Book #39
“I knew I had fallen in love with Lolita forever; but I also knew that she would not be forever Lolita.” — Vladimir Nabokov, Lolita
I don’t know if I’ve read any book in the past two years that tested me the way Lolita did. I’ve put off reading Lolita for years, because I couldn’t deal with the subject matter. Last year, I picked it up in a bookstore and read the first page and Nabokov’s style mesmerized me. It was another couple of months until I bought it, and another month still before I started reading. I have finished quite a number of books while continuing Lolita, mainly because I couldn’t read more than a few pages at a time. I also didn’t want to put it down and lose Nabokov’s incredible words.
“Teachers of Literature are apt to think up such problems as “What is the author’s purpose?” or still worse “What is the guy trying to say?” Now, I happen to be the kind of author who in starting to work on a book has no other purpose than to get rid of that book and who, when asked to explain its origin and growth, has to rely on such ancient terms as Interreaction of Inspiration and Combination — which, I admit, sounds like a conjurer explaining one trick by performing another.” — Vladimir Nabokov
I found the little afterword by Nabokov very enlightening.
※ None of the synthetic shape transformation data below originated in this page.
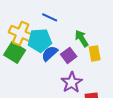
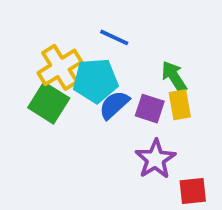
yellow cross: (21, 33) -> (60, 67), turned 35
yellow rectangle: (95, 53) -> (180, 105), moved
purple square: (69, 55) -> (150, 109), turned -35

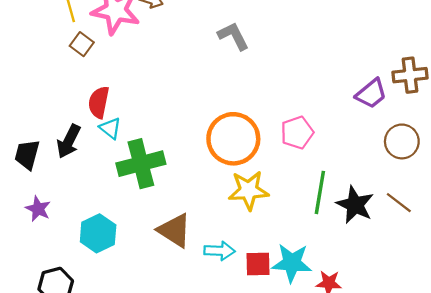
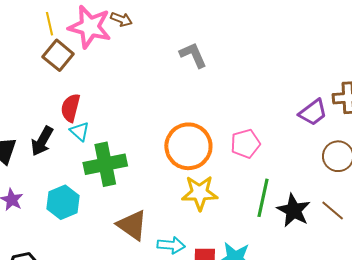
brown square: (82, 44) -> (58, 55), size x1.4
cyan hexagon: (98, 233) -> (63, 202), moved

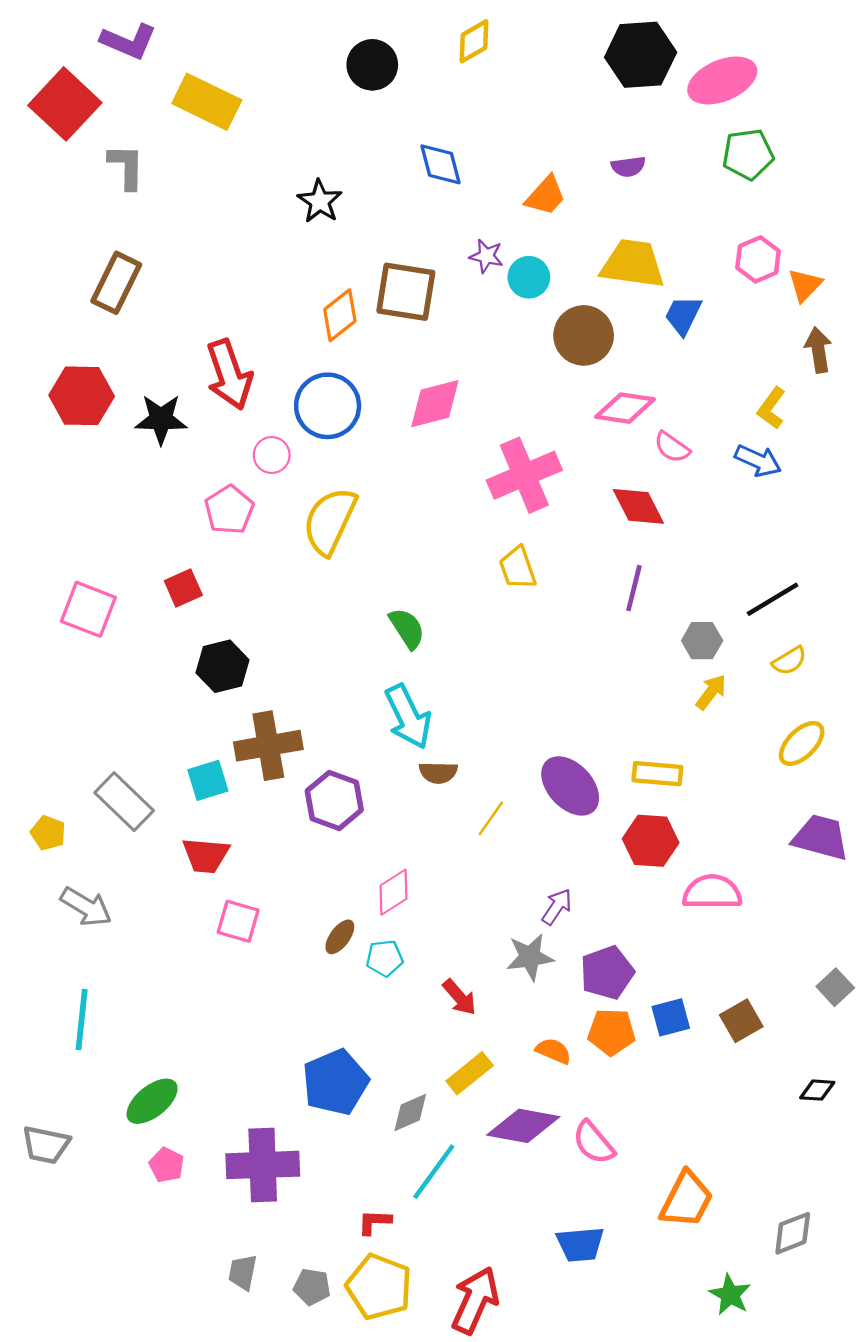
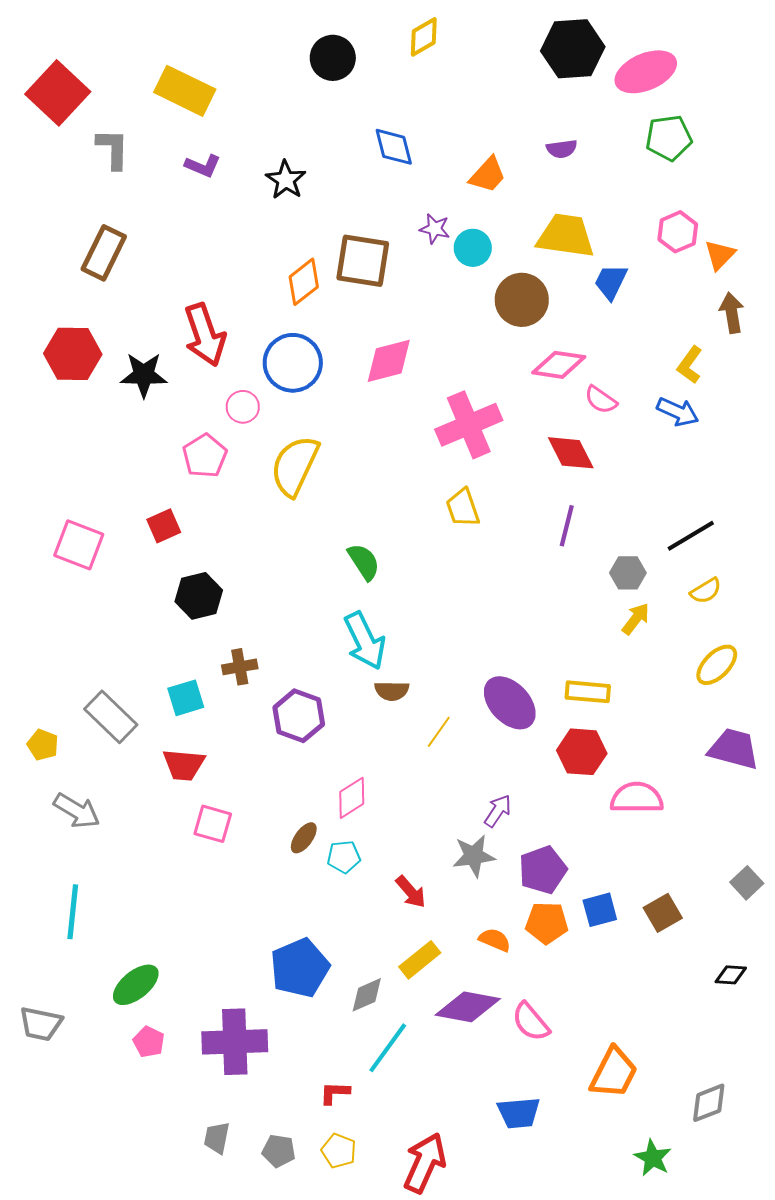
purple L-shape: (129, 41) -> (203, 166), moved, size x0.7
brown cross: (268, 746) -> (240, 667), size x0.6
yellow pentagon: (379, 1287) -> (339, 1151), size x0.6

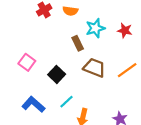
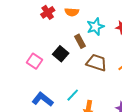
black square: (57, 74) -> (61, 54), moved

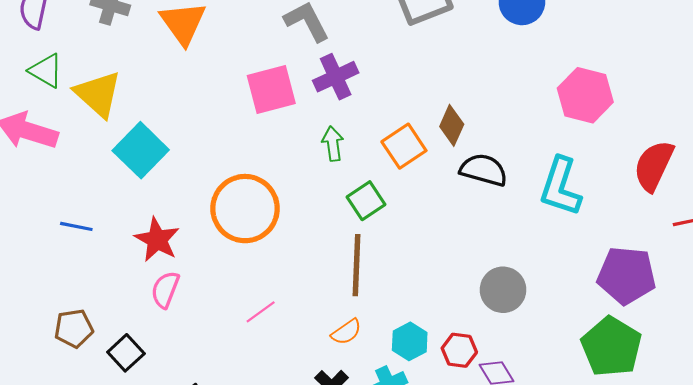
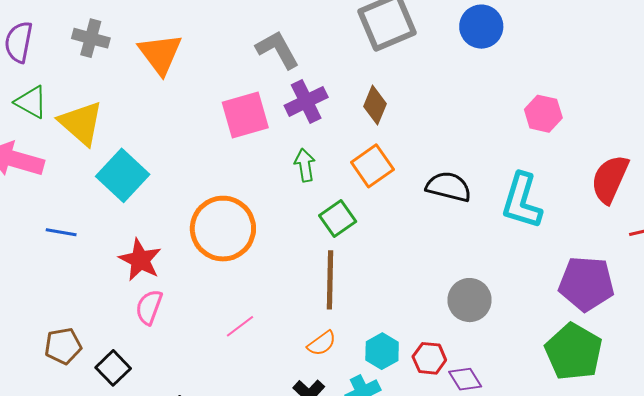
pink hexagon: (585, 95) -> (543, 114), size x0.7
brown diamond: (452, 125) -> (375, 105), moved
blue line: (76, 226) -> (61, 232), moved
It’s a welcome look into the writer’s mind. Everyone knows what Lolita is about. I don’t have to summarize it. What I’m trying to grapple with are my thoughts on the book and how it made me feel.
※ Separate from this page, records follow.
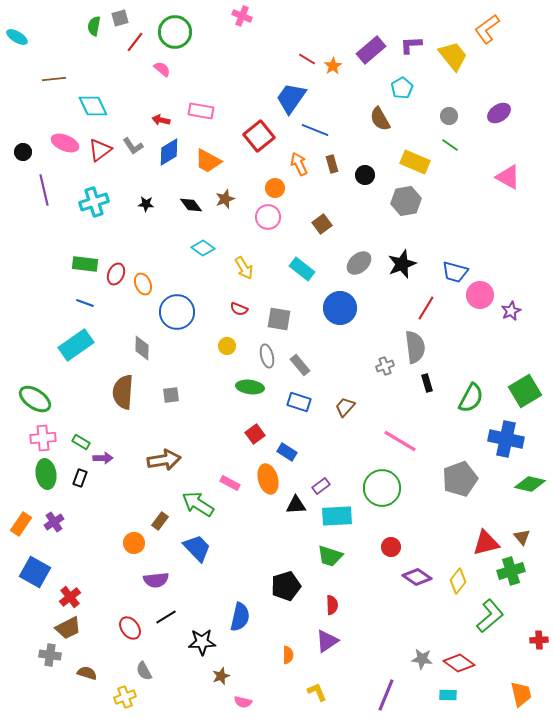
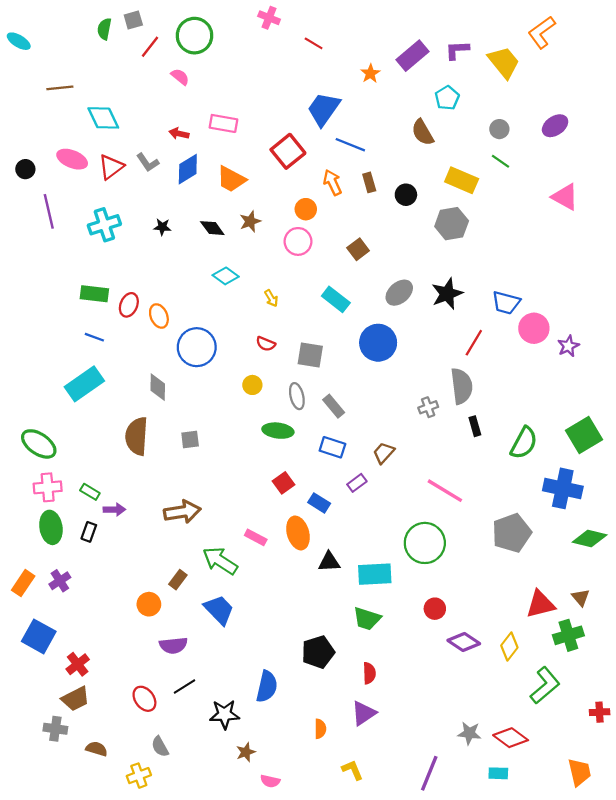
red line: (307, 59) -> (314, 43), moved
yellow arrow: (244, 268) -> (271, 298), size x0.7
purple rectangle: (321, 486) -> (357, 483), moved

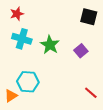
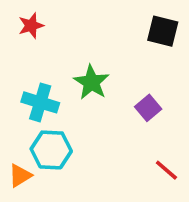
cyan cross: (22, 39) -> (40, 102), moved
purple square: (81, 51) -> (148, 108), moved

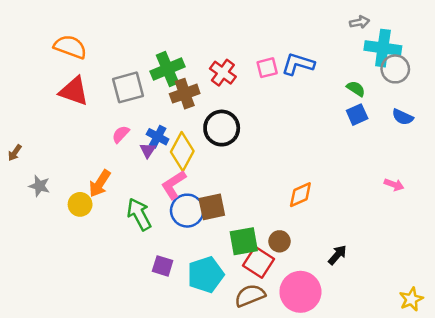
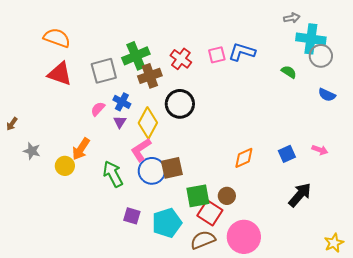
blue square: (357, 115) -> (287, 154), moved
blue cross: (158, 137) -> (122, 102), moved
black arrow: (337, 255) -> (300, 195), moved, size x1.5

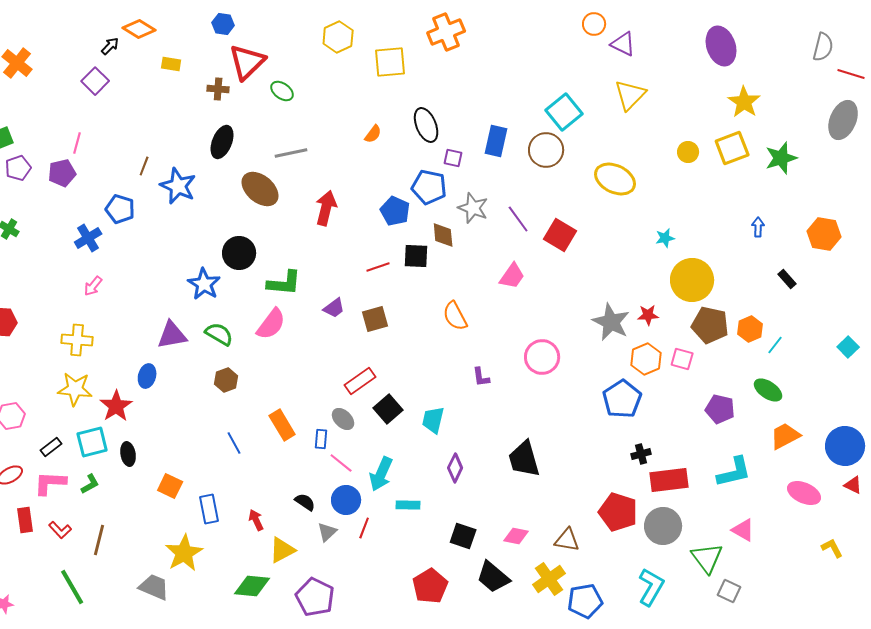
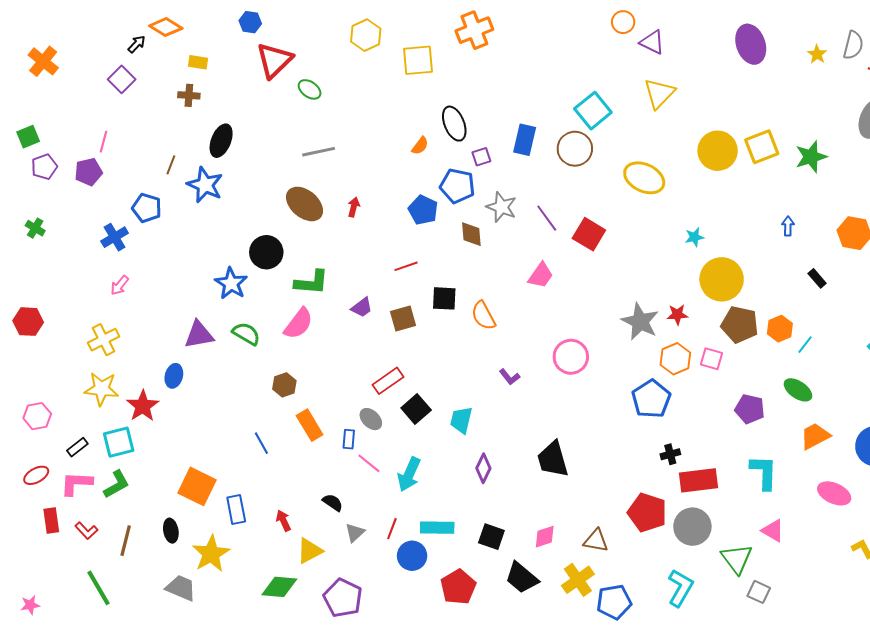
brown cross: (218, 89) -> (189, 95), moved
yellow star: (744, 102) -> (817, 54), moved, size x0.6
orange semicircle: (373, 134) -> (420, 146), moved
black ellipse: (222, 142) -> (221, 141), moved
yellow circle: (688, 152) -> (718, 151), size x1.8
purple square: (453, 158) -> (481, 157), turned -30
brown ellipse: (260, 189) -> (305, 204), moved
red arrow: (326, 208) -> (354, 207), size x0.6
black square: (416, 256) -> (444, 298), moved
yellow cross: (77, 340) -> (104, 340), turned -32
purple L-shape: (481, 377) -> (510, 377), turned -30
brown hexagon: (226, 380) -> (284, 385), moved
black ellipse: (128, 454) -> (171, 531), moved
cyan L-shape: (734, 472) -> (764, 472), turned -75
green L-shape: (90, 484) -> (117, 484), size x1.4
orange square: (170, 486) -> (197, 486), size x1.5
blue circle: (346, 500) -> (412, 556), moved
cyan rectangle: (408, 505) -> (437, 528), moved, size x1.4
pink diamond: (516, 536) -> (545, 537), turned -30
I’m sure everyone is disturbed by pedophiles. But the idea especially disturbed me, from a young age. Think about it — how many children of 12 or 13 watch movies nowadays and fantasize or admire men in their late 30’s or 40’s? I remember the jolt I got when I realized that Brad Pitt was my mother’s age. I was about fifteen, I think. When viewed in respect to things like this Lolita is even more frightening. That’s where Nabokov came from, as well. Humbert describes himself as a handsome man bearing a striking resemblance to an actor Dolores (Lolita) admires.
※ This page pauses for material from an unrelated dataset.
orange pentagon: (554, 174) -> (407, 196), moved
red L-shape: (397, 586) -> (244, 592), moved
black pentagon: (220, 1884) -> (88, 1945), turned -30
“I am neither a reader nor a writer of didactic fiction, and, despite John Ray’s assertion, Lolita has no moral in tow. For me a work of fiction exists only insofar as it affords me what I shall bluntly call aesthetic bliss, that is a sense of being somehow, somewhere, connectd with other states of being where art (curiosity, tenderness, kindness, ecstasy) is the norm. There are not many such books. All the rest is either topical trash or what some call the Literature of Ideas, which very often is topical trash coming in huge blocks of plaster that are carefully transmitted from age to age until somebody comes along with a hammar and takes a good crack at Balzac, at Gorki, at Mann.” — Vladimir Nabokov
On some level, that’s one of the things that makes Lolita such a jarring novel — you read it, and you cannot find a moral string to tie everything up neatly. And it is definitely, definitely true that reading Lolita is succumbing to aesthetic bliss.
“After Olympia Press, in Paris, published the book, an American critic suggested that Lolita was the record of my love affair with the romantic novel. The substitution of “english language” for “romantic novel” would make this elegant formula more correct.” — Vladimir Nabokov
I would not have read this novel had it not been for Nabokov’s irresistible mastery of the English language. You may dispute this, but in my mind I don’t know if I have ever read a writer more talented, or one whose style is so exquisite. There are many, many instances when I just sat, open-mouthed, at his ability. I think it a strange thing for one to say they loved
Lolita, but I did. It’s not only that Nabokov is talented, which he very clearly is. It’s that his prose speaks to me. There are other writers whose style I very much love (Orwell, for instance) and who I rank amongst my favourites. But Nabokov is different. It feels like he distilled language, and if you were to look for the essence of the English language, you would find it in his words.